[Info-vax] Radical command line suggestion
Bill Gunshannon
bill at server3.cs.scranton.edu
Fri Mar 20 08:40:03 EDT 2015
In article <35afaf72-9195-46c0-b150-7b73da0549fb at googlegroups.com>,
mcleanjoh at gmail.com writes:
> On Friday, March 20, 2015 at 8:17:14 AM UTC+11, William Pechter wrote:
>> In article <OMsYWfpbZtaX at eisner.encompasserve.org>,
>> Bob Koehler <koehler at eisner.nospam.decuserve.org> wrote:
>> >In article <f26e8302-e3f9-4fd9-bb73-9501fe886115 at googlegroups.com>,
>> >johnwallaze4 at yahoo.co.uk writes:
>> >>
>> >> man and info may have advantages (vs HELP) as tools for navigation. Maybe
>> >> HELP needs an update then?
>> >
>> > man has advantages? On what planet? man is the worst thing I've
>> > ever used, and is only barely tolerable if the X10 based xman gui
>> > is used instead of the terminal window man.
>> >
>> > How many times did I have to re-rad vast sections of the ksh man
>> > page when a lower paragraph pointed to an earlier entity.
>> >
>> > ARGHHHHHHHH.
>> >
>>
>> Man has its place but please, let's not thing it's better than context
>> sensitive help in VMS.
>>
>> And I've been a Unix/Linux admin and trainer since '87 after I left DEC...

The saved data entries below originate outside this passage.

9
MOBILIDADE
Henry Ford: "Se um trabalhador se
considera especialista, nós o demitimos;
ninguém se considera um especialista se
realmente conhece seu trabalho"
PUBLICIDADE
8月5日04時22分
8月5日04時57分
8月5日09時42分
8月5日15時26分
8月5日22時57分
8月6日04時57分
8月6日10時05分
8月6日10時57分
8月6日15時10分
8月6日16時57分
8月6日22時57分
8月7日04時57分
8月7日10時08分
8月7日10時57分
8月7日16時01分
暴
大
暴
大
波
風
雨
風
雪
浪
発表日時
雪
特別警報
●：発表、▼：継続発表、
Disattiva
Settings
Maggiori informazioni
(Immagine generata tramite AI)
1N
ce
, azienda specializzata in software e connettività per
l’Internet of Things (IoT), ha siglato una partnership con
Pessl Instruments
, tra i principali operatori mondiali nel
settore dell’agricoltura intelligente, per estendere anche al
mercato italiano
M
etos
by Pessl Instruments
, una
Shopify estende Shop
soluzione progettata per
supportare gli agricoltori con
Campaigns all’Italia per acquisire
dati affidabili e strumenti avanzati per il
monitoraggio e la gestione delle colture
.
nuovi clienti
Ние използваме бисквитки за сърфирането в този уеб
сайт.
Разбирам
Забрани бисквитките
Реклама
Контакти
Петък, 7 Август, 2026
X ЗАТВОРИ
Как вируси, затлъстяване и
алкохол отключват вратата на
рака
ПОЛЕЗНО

>> I've never found man better than help for new users. And VMS will be looking
>> for NEW USERS if it's going to succeed.
>>
>> I like man as a quick options list, apropos is useful. But full VMS help
>> tells how to actually do an operation -- not just it's options.
>>
>> If VMS help is reference book man is an infographic. 8-)
>>
>>
>> Bill
>>
>> --
>> --
>> Digital had it then. Don't you wish you could buy it now!
>> pechter-at-gmail.com http://xkcd.com/705/
> HELP was designed with mid-1970s computing in mind, meaning that it was 80 columns x 22 lines and because scroll back capability was rare, few if any Help pages exceeded those 22 lines. I'm not saying throw it away but I think it could be updated to suit modern techniques.
> It should also be remembered that HELP has the advantage that most VMS commands correspond to plain English, for example RENAME rather than mv, SEARCH rather than grep and in my early days, EDIT was an editor, which is pretty obvious compared to a command like vi.
I keep hearing this, however....
One:
DIRECTORY /MODIFIED/SINCE=14-DEC-2001:01:30/SIZE=ALL/OWNER
/PROTECTION/OUTPUT=UPDATE/PRINTER [A*]
Isn't anything like I have ever said in english in my entire life.
Two:
Only a very small piece of the earth has english as its primary language.
> It's the use of meaningful command verbs (and the ability to abbreviate them) that makes VMS easy to work with.
All the verbs I use in Unix are perfectly meaningful to me and other Unix
users. Even the one's that were named with tongue firmly in cheek. :-)
Based on your logic above, Americans, who typically never learn any language
other than english, are right because all those other languages are really
just meaningless gibberish anyway.
bill
--
Bill Gunshannon | de-moc-ra-cy (di mok' ra see) n. Three wolves
billg999 at cs.scranton.edu | and a sheep voting on what's for dinner.